_Description of the task_: Line by line, copy the records below exactly and leave the pictures out.

_Saved entries_:
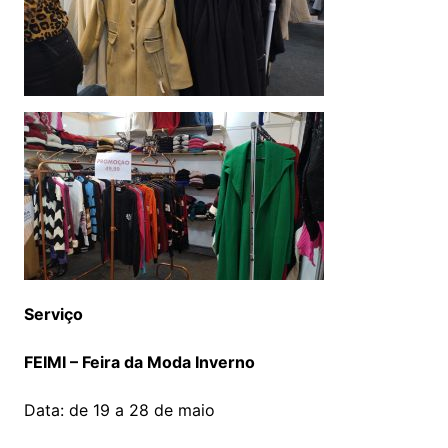
Serviço
FEIMI – Feira da Moda Inverno
Data: de 19 a 28 de maio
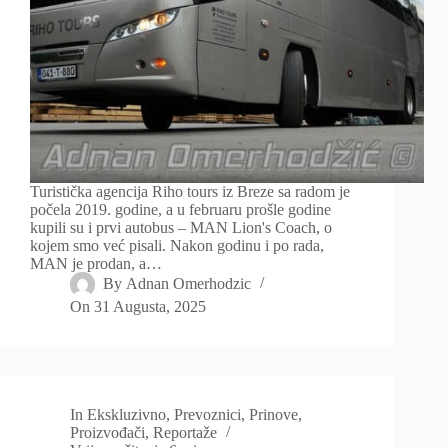
Turistička agencija Riho tours iz Breze sa radom je
počela 2019. godine, a u februaru prošle godine
kupili su i prvi autobus – MAN Lion's Coach, o
kojem smo već pisali. Nakon godinu i po rada,
MAN je prodan, a…
By
Adnan Omerhodzic
On
31 Augusta, 2025
In
Ekskluzivno
,
Prevoznici
,
Prinove
,
Proizvođači
,
Reportaže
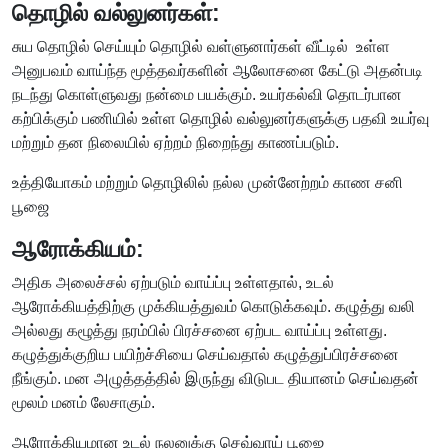
தொழில் வல்லுனர்கள்:
சுய தொழில் செய்யும் தொழில் வள்ளுனார்கள் வீட்டில் உள்ள
அனுபவம் வாய்ந்த மூத்தவர்களின் ஆலோசனை கேட்டு அதன்படி
நடந்து கொள்ளுவது நன்மை பயக்கும். உயர்கல்வி தொடர்பான
கற்பிக்கும் பணியில் உள்ள தொழில் வல்லுனர்களுக்கு பதவி உயர்வு
மற்றும் தன நிலையில் ஏற்றம் நிறைந்து காணப்படும்.
உத்தியோகம் மற்றும் தொழிலில் நல்ல முன்னேற்றம் காண சனி
பூஜை
ஆரோக்கியம்:
அதிக அலைச்சல் ஏற்படும் வாய்ப்பு உள்ளதால், உடல்
ஆரோக்கியத்திற்கு முக்கியத்துவம் கொடுக்கவும். கழுத்து வலி
அல்லது கழூத்து நரம்பில் பிரச்சனை ஏற்பட வாய்ப்பு உள்ளது.
கழுத்துக்குறிய பயிற்ச்சியை செய்வதால் கழுத்துப்பிரச்சனை
நீங்கும். மன அழுத்தத்தில் இருந்து விடுபட தியானம் செய்வதன்
மூலம் மனம் லேசாகும்.
ஆரோக்கியமான உடல் நலனுக்கு செவ்வாய் பூஜை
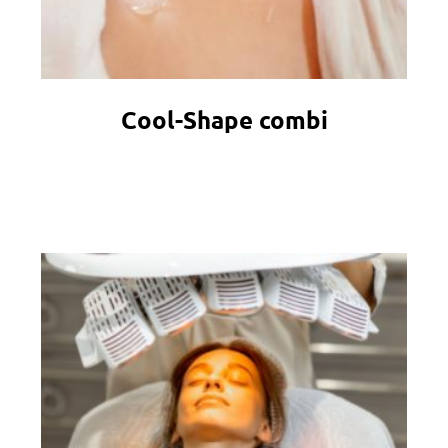
Cool-Shape combi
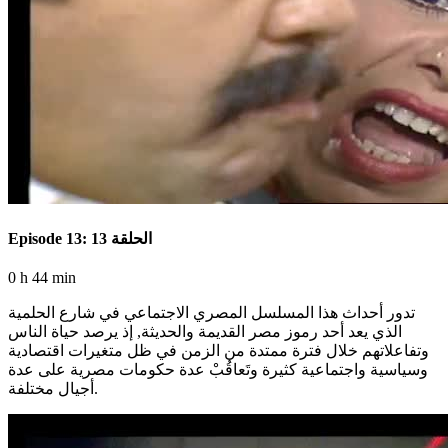
Episode 13: الحلقة 13
0 h 44 min
تدور أحداث هذا المسلسل المصري الاجتماعي في شارع الحلمية
الذي يعد أحد رموز مصر القديمة والحديثة, إذ يرصد حياة الناس
وتفاعلاتهم خلال فترة ممتدة من الزمن في ظل متغيرات اقتصادية
وسياسية واجتماعية كثيرة وتَعاقُبْ عدة حكومات مصرية على عدة
أجيال مختلفة.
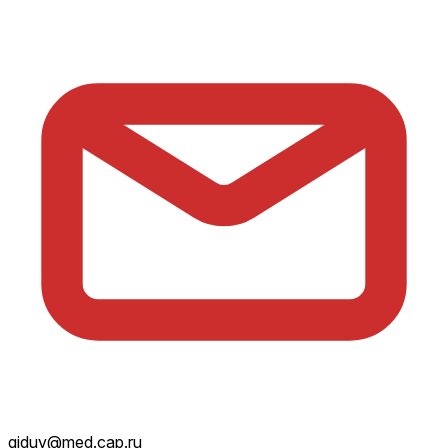
giduv@med.cap.ru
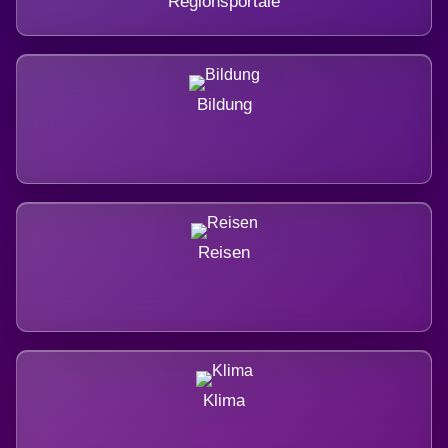
Regionsportale
Bildung
Reisen
Klima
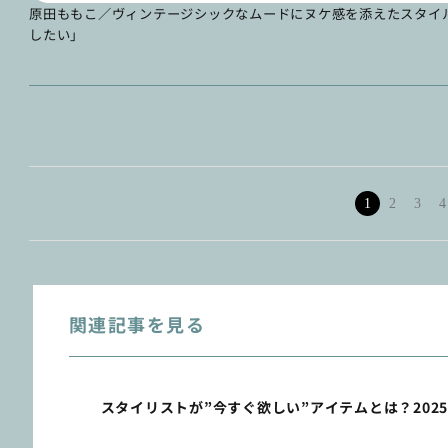
原田ももこ／ヴィンテージシックなムードにヌケ感を添えたスタイ
したい」
1
2
3
4
関連記事を見る
スタイリストが”今すぐ欲しい”アイテムとは？202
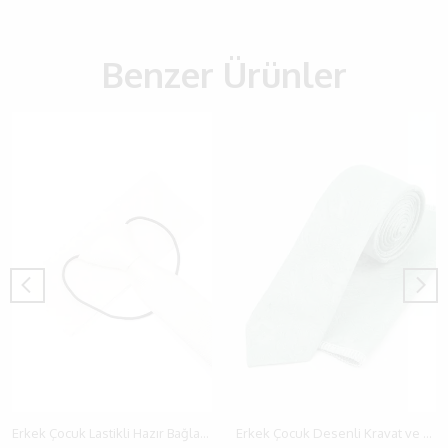
Benzer Ürünler
Erkek Çocuk Lastikli Hazır Bağlanmış Kravat ve Mendil Seti | 1-8 Yaş (5x29cm)
Erkek Çocuk Desenli Kravat ve Mendil Seti 2-13 Yaş- 5cmx110cm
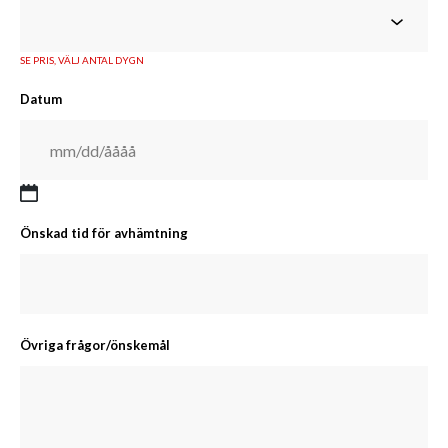
SE PRIS, VÄLJ ANTAL DYGN
Datum
Önskad tid för avhämtning
Övriga frågor/önskemål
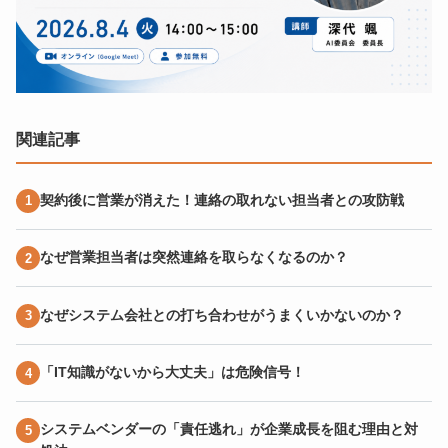
関連記事
契約後に営業が消えた！連絡の取れない担当者との攻防戦
なぜ営業担当者は突然連絡を取らなくなるのか？
なぜシステム会社との打ち合わせがうまくいかないのか？
「IT知識がないから大丈夫」は危険信号！
システムベンダーの「責任逃れ」が企業成長を阻む理由と対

_Solution below_:
Serviço
FEIMI – Feira da Moda Inverno
Data: de 19 a 28 de maio
Turistička agencija Riho tours iz Breze sa radom je
počela 2019. godine, a u februaru prošle godine
kupili su i prvi autobus – MAN Lion's Coach, o
kojem smo već pisali. Nakon godinu i po rada,
MAN je prodan, a…
By
Adnan Omerhodzic
On
31 Augusta, 2025
In
Ekskluzivno
,
Prevoznici
,
Prinove
,
Proizvođači
,
Reportaže
தொழில் வல்லுனர்கள்:
சுய தொழில் செய்யும் தொழில் வள்ளுனார்கள் வீட்டில் உள்ள
அனுபவம் வாய்ந்த மூத்தவர்களின் ஆலோசனை கேட்டு அதன்படி
நடந்து கொள்ளுவது நன்மை பயக்கும். உயர்கல்வி தொடர்பான
கற்பிக்கும் பணியில் உள்ள தொழில் வல்லுனர்களுக்கு பதவி உயர்வு
மற்றும் தன நிலையில் ஏற்றம் நிறைந்து காணப்படும்.
உத்தியோகம் மற்றும் தொழிலில் நல்ல முன்னேற்றம் காண சனி
பூஜை
ஆரோக்கியம்:
அதிக அலைச்சல் ஏற்படும் வாய்ப்பு உள்ளதால், உடல்
ஆரோக்கியத்திற்கு முக்கியத்துவம் கொடுக்கவும். கழுத்து வலி
அல்லது கழூத்து நரம்பில் பிரச்சனை ஏற்பட வாய்ப்பு உள்ளது.
கழுத்துக்குறிய பயிற்ச்சியை செய்வதால் கழுத்துப்பிரச்சனை
நீங்கும். மன அழுத்தத்தில் இருந்து விடுபட தியானம் செய்வதன்
மூலம் மனம் லேசாகும்.
ஆரோக்கியமான உடல் நலனுக்கு செவ்வாய் பூஜை
Cool-Shape combi
Episode 13: الحلقة 13
0 h 44 min
تدور أحداث هذا المسلسل المصري الاجتماعي في شارع الحلمية
الذي يعد أحد رموز مصر القديمة والحديثة, إذ يرصد حياة الناس
وتفاعلاتهم خلال فترة ممتدة من الزمن في ظل متغيرات اقتصادية
وسياسية واجتماعية كثيرة وتَعاقُبْ عدة حكومات مصرية على عدة
أجيال مختلفة.
giduv@med.cap.ru
Regionsportale
Bildung
Reisen
Klima
原田ももこ／ヴィンテージシックなムードにヌケ感を添えたスタイ
したい」
1
2
3
4
関連記事を見る
スタイリストが”今すぐ欲しい”アイテムとは？202
Benzer Ürünler
Erkek Çocuk Lastikli Hazır Bağlanmış Kravat ve Mendil Seti | 1-8 Yaş (5x29cm)
Erkek Çocuk Desenli Kravat ve Mendil Seti 2-13 Yaş- 5cmx110cm
SE PRIS, VÄLJ ANTAL DYGN
Datum
Önskad tid för avhämtning
Övriga frågor/önskemål
関連記事
契約後に営業が消えた！連絡の取れない担当者との攻防戦
なぜ営業担当者は突然連絡を取らなくなるのか？
なぜシステム会社との打ち合わせがうまくいかないのか？
「IT知識がないから大丈夫」は危険信号！
システムベンダーの「責任逃れ」が企業成長を阻む理由と対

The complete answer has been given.